Curate alfin le piaghe, e già finita
Dell’opere notturne era qualch’una:
E rallentando l’altre, al sonno invita
12L’ombra omai fatta più tacita e bruna.
Pur non accheta la Guerriera ardita
L’alma d’onor famelica e digiuna,
E sollecita l’opre, ove altri cessa.
16Va seco Argante; e dice ella a se stessa:
III.
Ben oggi il Re de’ Turchi, e ’l buon Argante
Fer maraviglie inusitate e strane:
Chè soli uscir fra tante schiere e tante,
20E vi spezzar le machine Cristiane.
Io (questo è il sommo pregio onde mi vante)

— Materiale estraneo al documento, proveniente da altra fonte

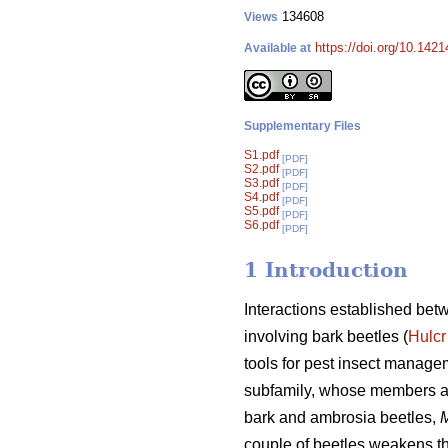
134608
Views
https://doi.org/10.1421
Available at
Supplementary Files
S1.pdf
[PDF]
S2.pdf
[PDF]
S3.pdf
[PDF]
S4.pdf
[PDF]
S5.pdf
[PDF]
S6.pdf
[PDF]
1 Introduction
Interactions established bet
involving bark beetles (
Hulcr
tools for pest insect manage
subfamily, whose members al
bark and ambrosia beetles,
M
couple of beetles weakens the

D’alto, rinchiusa, oprai l’armi lontane,
Sagittaria (nol nego) assai felice.
24Dunque sol tanto a donna, e più non lice?
IV.
Quanto me’ fora in monte, od in foresta
Alle fere avventar dardi e quadrella;
Ch’ove il maschio valor si manifesta
28Mostrarmi quì tra’ cavalier donzella.
Chè non riprendo la femminea vesta,
S’io ne son degna, e non mi chiudo in cella?
Così parla tra se; pensa, e risolve
32Alfin gran cose, ed al guerrier si volve.